**Aim of the exercise**
Repeat every entry word for word. Images do not belong in the copy.

[Collected data]
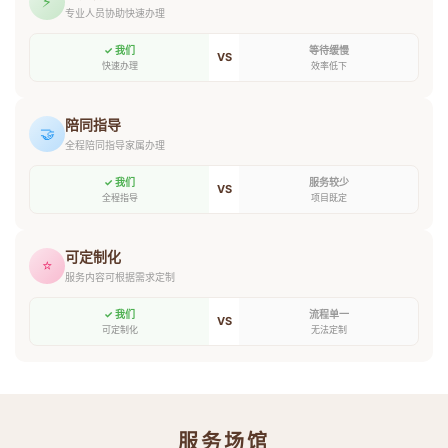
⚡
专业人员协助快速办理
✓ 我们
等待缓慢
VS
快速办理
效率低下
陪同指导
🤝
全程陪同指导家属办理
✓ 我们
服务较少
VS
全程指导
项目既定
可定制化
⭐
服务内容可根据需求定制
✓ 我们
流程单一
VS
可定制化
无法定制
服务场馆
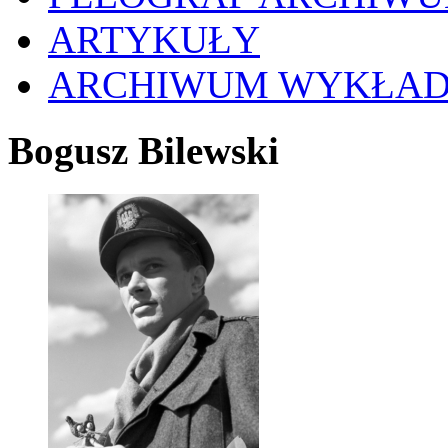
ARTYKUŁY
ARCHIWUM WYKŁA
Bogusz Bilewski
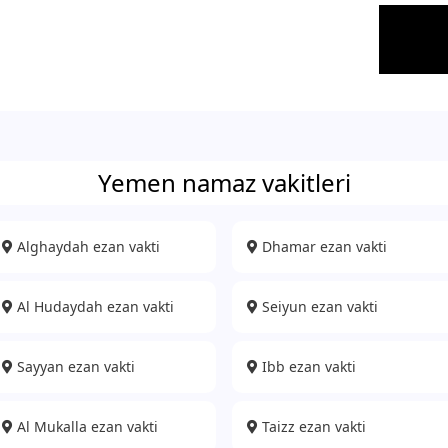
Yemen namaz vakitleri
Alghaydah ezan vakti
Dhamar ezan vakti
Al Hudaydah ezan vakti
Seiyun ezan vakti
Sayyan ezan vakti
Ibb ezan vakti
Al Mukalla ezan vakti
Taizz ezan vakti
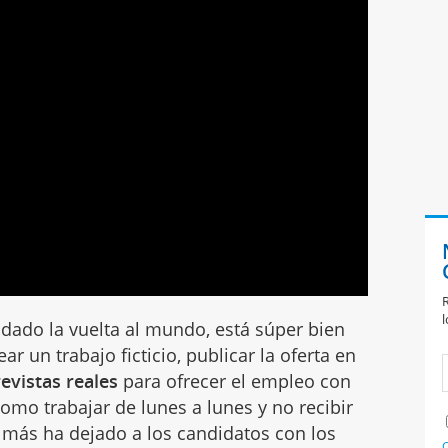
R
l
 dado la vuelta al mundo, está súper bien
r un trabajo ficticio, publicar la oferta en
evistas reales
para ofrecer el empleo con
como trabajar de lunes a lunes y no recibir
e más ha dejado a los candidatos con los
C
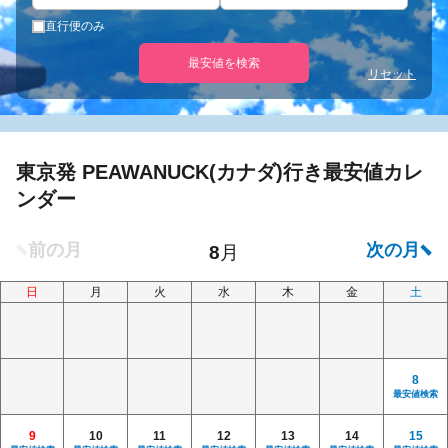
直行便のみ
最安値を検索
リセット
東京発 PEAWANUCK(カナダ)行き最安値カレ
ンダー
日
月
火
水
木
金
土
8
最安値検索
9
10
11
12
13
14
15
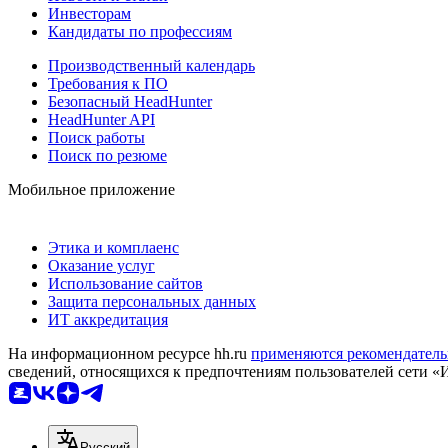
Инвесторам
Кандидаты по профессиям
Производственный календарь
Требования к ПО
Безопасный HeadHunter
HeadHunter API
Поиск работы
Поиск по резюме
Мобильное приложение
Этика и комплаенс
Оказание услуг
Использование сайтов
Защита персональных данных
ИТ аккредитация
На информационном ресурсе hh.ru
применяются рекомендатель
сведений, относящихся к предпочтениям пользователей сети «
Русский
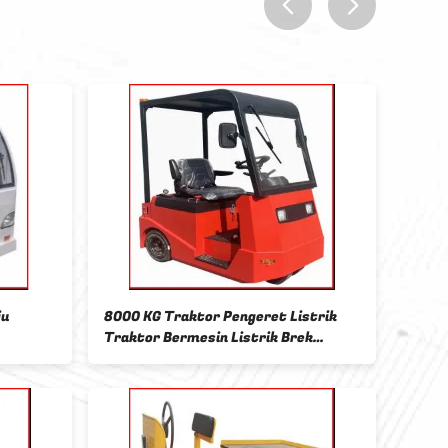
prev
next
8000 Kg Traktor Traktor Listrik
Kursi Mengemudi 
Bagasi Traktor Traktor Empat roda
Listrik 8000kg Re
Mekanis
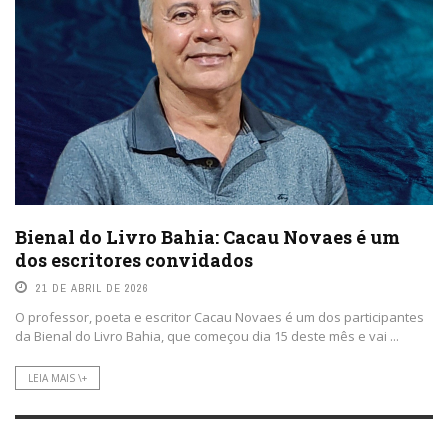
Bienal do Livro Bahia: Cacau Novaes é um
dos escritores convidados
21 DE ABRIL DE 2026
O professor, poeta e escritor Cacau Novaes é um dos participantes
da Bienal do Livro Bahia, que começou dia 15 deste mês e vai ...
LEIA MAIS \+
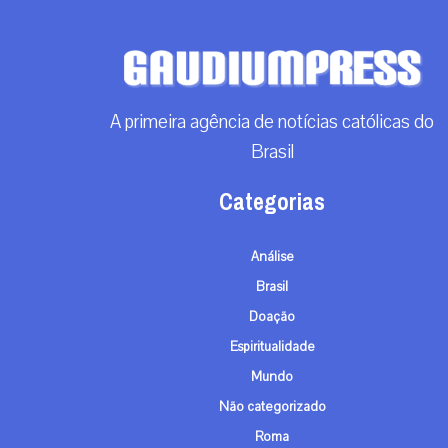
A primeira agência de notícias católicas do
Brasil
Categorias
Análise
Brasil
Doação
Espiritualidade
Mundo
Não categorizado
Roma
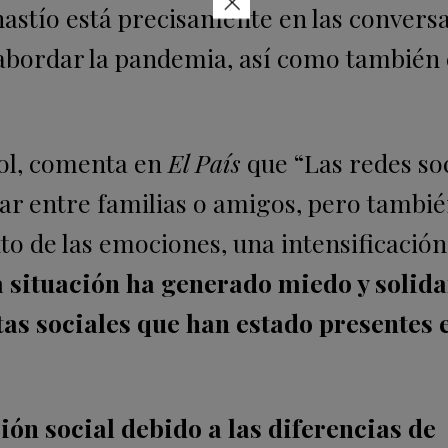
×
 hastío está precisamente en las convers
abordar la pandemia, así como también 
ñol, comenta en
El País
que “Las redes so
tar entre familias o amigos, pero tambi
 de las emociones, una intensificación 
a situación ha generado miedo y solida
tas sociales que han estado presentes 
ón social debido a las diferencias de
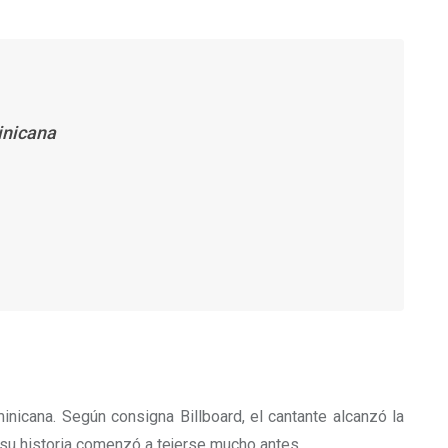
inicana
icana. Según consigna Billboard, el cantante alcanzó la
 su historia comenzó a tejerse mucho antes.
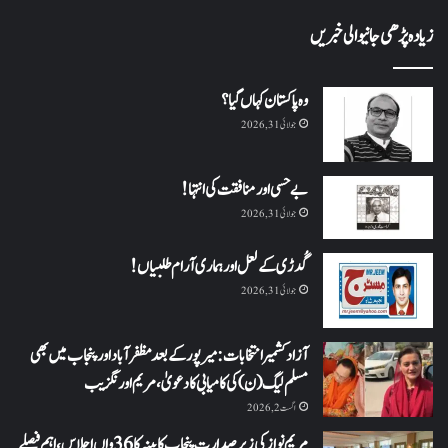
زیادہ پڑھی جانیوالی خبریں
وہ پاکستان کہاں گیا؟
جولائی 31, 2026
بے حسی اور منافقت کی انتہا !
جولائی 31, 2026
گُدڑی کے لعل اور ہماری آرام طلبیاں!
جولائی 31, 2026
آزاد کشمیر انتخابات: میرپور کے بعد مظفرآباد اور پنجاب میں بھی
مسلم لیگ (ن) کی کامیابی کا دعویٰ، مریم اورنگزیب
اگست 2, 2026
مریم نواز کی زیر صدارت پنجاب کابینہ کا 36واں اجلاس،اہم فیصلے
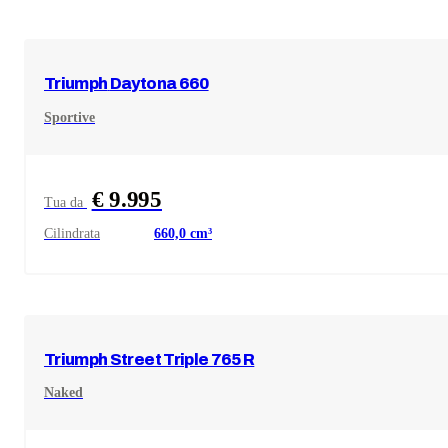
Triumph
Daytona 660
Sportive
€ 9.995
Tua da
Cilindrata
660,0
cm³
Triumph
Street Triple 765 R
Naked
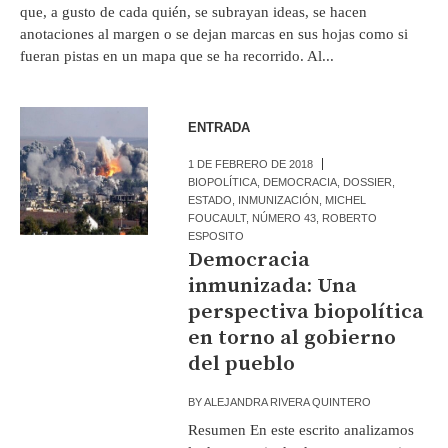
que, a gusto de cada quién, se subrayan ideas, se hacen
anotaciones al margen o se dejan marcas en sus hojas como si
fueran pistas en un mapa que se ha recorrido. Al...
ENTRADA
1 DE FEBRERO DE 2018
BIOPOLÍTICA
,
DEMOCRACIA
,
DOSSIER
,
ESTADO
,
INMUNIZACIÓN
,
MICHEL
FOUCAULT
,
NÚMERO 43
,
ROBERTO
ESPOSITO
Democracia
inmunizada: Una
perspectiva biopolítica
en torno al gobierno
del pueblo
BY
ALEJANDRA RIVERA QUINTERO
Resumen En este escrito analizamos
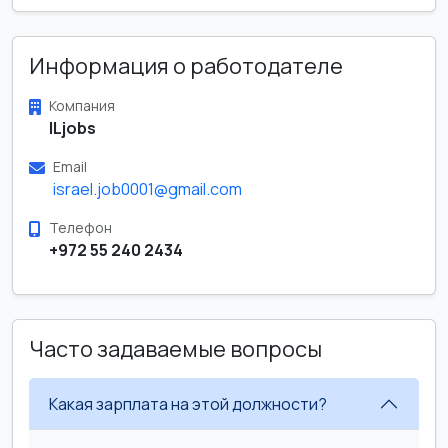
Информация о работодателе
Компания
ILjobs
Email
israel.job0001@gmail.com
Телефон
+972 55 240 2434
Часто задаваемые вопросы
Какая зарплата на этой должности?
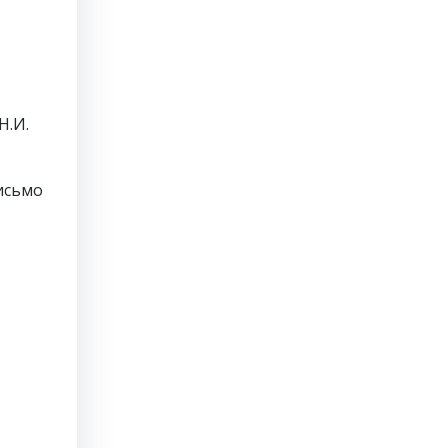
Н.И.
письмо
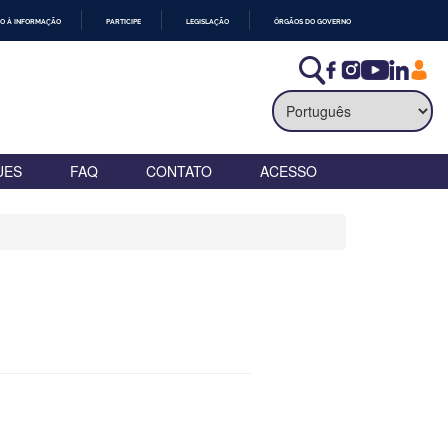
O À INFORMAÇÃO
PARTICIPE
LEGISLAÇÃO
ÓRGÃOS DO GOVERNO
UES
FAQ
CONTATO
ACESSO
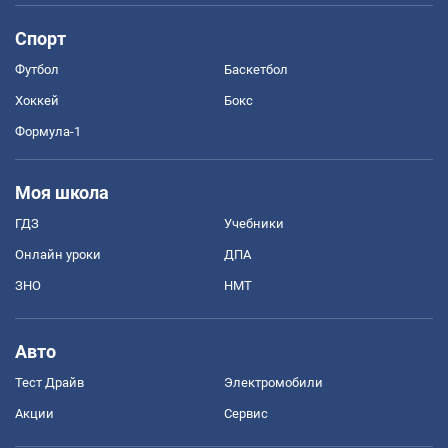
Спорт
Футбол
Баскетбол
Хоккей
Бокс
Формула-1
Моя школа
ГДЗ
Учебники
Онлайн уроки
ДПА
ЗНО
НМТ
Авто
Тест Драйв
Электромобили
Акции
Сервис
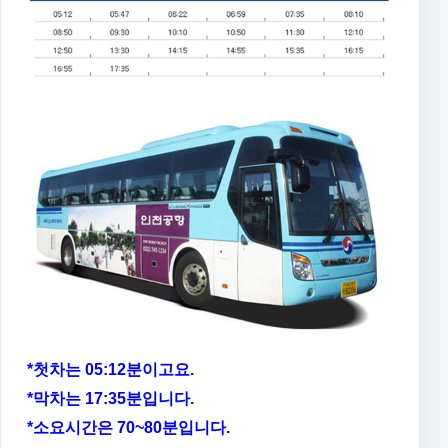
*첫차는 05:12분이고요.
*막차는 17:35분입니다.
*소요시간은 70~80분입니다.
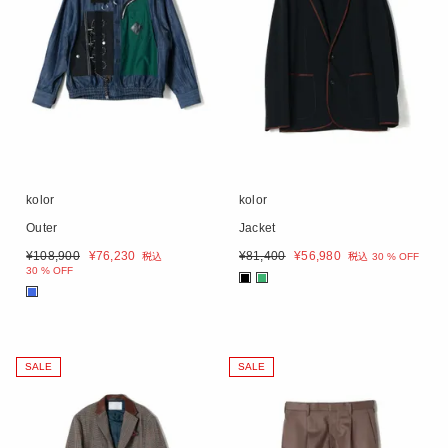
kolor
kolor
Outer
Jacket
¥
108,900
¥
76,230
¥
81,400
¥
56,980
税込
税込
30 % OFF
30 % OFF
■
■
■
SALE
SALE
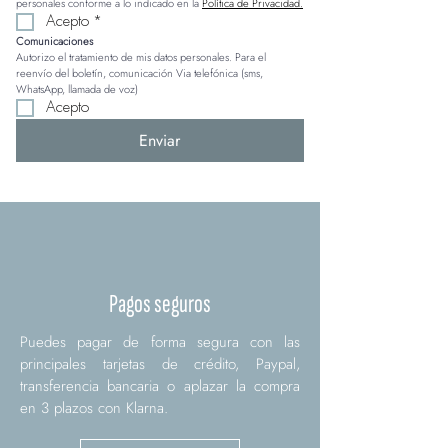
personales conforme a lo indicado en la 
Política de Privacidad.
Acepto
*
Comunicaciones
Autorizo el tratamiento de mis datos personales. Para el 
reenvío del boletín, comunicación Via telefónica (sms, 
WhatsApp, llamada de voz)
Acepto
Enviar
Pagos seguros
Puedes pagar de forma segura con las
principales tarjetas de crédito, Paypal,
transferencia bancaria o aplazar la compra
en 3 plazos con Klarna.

**Solution to the problem**
⚡
专业人员协助快速办理
✓ 我们
等待缓慢
VS
快速办理
效率低下
陪同指导
🤝
全程陪同指导家属办理
✓ 我们
服务较少
VS
全程指导
项目既定
可定制化
⭐
服务内容可根据需求定制
✓ 我们
流程单一
VS
可定制化
无法定制
服务场馆
ARTYKUŁY
ARCHIWUM WYKŁA
Bogusz Bilewski
Yemen namaz vakitleri
Alghaydah ezan vakti
Dhamar ezan vakti
Al Hudaydah ezan vakti
Seiyun ezan vakti
Sayyan ezan vakti
Ibb ezan vakti
Al Mukalla ezan vakti
Taizz ezan vakti
R
l
 dado la vuelta al mundo, está súper bien
r un trabajo ficticio, publicar la oferta en
evistas reales
para ofrecer el empleo con
como trabajar de lunes a lunes y no recibir
e más ha dejado a los candidatos con los
C
直行便のみ
最安値を検索
リセット
東京発 PEAWANUCK(カナダ)行き最安値カレ
ンダー
日
月
火
水
木
金
土
8
最安値検索
9
10
11
12
13
14
15
Инвесторам
Кандидаты по профессиям
Производственный календарь
Требования к ПО
Безопасный HeadHunter
HeadHunter API
Поиск работы
Поиск по резюме
Мобильное приложение
Этика и комплаенс
Оказание услуг
Использование сайтов
Защита персональных данных
ИТ аккредитация
На информационном ресурсе hh.ru
применяются рекомендатель
сведений, относящихся к предпочтениям пользователей сети «
Русский
prev
next
8000 Kg Traktor Traktor Listrik
Kursi Mengemudi 
Bagasi Traktor Traktor Empat roda
Listrik 8000kg Re
Mekanis
Bienal do Livro Bahia: Cacau Novaes é um
dos escritores convidados
21 DE ABRIL DE 2026
O professor, poeta e escritor Cacau Novaes é um dos participantes
da Bienal do Livro Bahia, que começou dia 15 deste mês e vai ...
LEIA MAIS \+
A primeira agência de notícias católicas do
Brasil
Categorias
Análise
Brasil
Doação
Espiritualidade
Mundo
Não categorizado
Roma
×
 hastío está precisamente en las convers
abordar la pandemia, así como también 
ñol, comenta en
El País
que “Las redes so
tar entre familias o amigos, pero tambi
 de las emociones, una intensificación 
a situación ha generado miedo y solida
tas sociales que han estado presentes 
ón social debido a las diferencias de
inicana
icana. Según consigna Billboard, el cantante alcanzó la
 su historia comenzó a tejerse mucho antes.
زیادہ پڑھی جانیوالی خبریں
وہ پاکستان کہاں گیا؟
جولائی 31, 2026
بے حسی اور منافقت کی انتہا !
جولائی 31, 2026
گُدڑی کے لعل اور ہماری آرام طلبیاں!
جولائی 31, 2026
آزاد کشمیر انتخابات: میرپور کے بعد مظفرآباد اور پنجاب میں بھی
مسلم لیگ (ن) کی کامیابی کا دعویٰ، مریم اورنگزیب
اگست 2, 2026
مریم نواز کی زیر صدارت پنجاب کابینہ کا 36واں اجلاس،اہم فیصلے
Triumph
Daytona 660
Sportive
€ 9.995
Tua da
Cilindrata
660,0
cm³
Triumph
Street Triple 765 R
Naked
que, a gusto de cada quién, se subrayan ideas, se hacen
anotaciones al margen o se dejan marcas en sus hojas como si
fueran pistas en un mapa que se ha recorrido. Al...
ENTRADA
1 DE FEBRERO DE 2018
BIOPOLÍTICA
,
DEMOCRACIA
,
DOSSIER
,
ESTADO
,
INMUNIZACIÓN
,
MICHEL
FOUCAULT
,
NÚMERO 43
,
ROBERTO
ESPOSITO
Democracia
inmunizada: Una
perspectiva biopolítica
en torno al gobierno
del pueblo
BY
ALEJANDRA RIVERA QUINTERO
Resumen En este escrito analizamos
Информация о работодателе
Компания
ILjobs
Email
israel.job0001@gmail.com
Телефон
+972 55 240 2434
Часто задаваемые вопросы
Какая зарплата на этой должности?
Н.И.
письмо
O À INFORMAÇÃO
PARTICIPE
LEGISLAÇÃO
ÓRGÃOS DO GOVERNO
UES
FAQ
CONTATO
ACESSO
Спорт
Футбол
Баскетбол
Хоккей
Бокс
Формула-1
Моя школа
ГДЗ
Учебники
Онлайн уроки
ДПА
ЗНО
НМТ
Авто
Тест Драйв
Электромобили
Акции
Сервис
*첫차는 05:12분이고요.
*막차는 17:35분입니다.
*소요시간은 70~80분입니다.
kolor
kolor
Outer
Jacket
¥
108,900
¥
76,230
¥
81,400
¥
56,980
税込
税込
30 % OFF
30 % OFF
■
■
■
SALE
SALE
personales conforme a lo indicado en la 
Política de Privacidad.
Acepto
*
Comunicaciones
Autorizo el tratamiento de mis datos personales. Para el 
reenvío del boletín, comunicación Via telefónica (sms, 
WhatsApp, llamada de voz)
Acepto
Enviar
Pagos seguros
Puedes pagar de forma segura con las
principales tarjetas de crédito, Paypal,
transferencia bancaria o aplazar la compra
en 3 plazos con Klarna.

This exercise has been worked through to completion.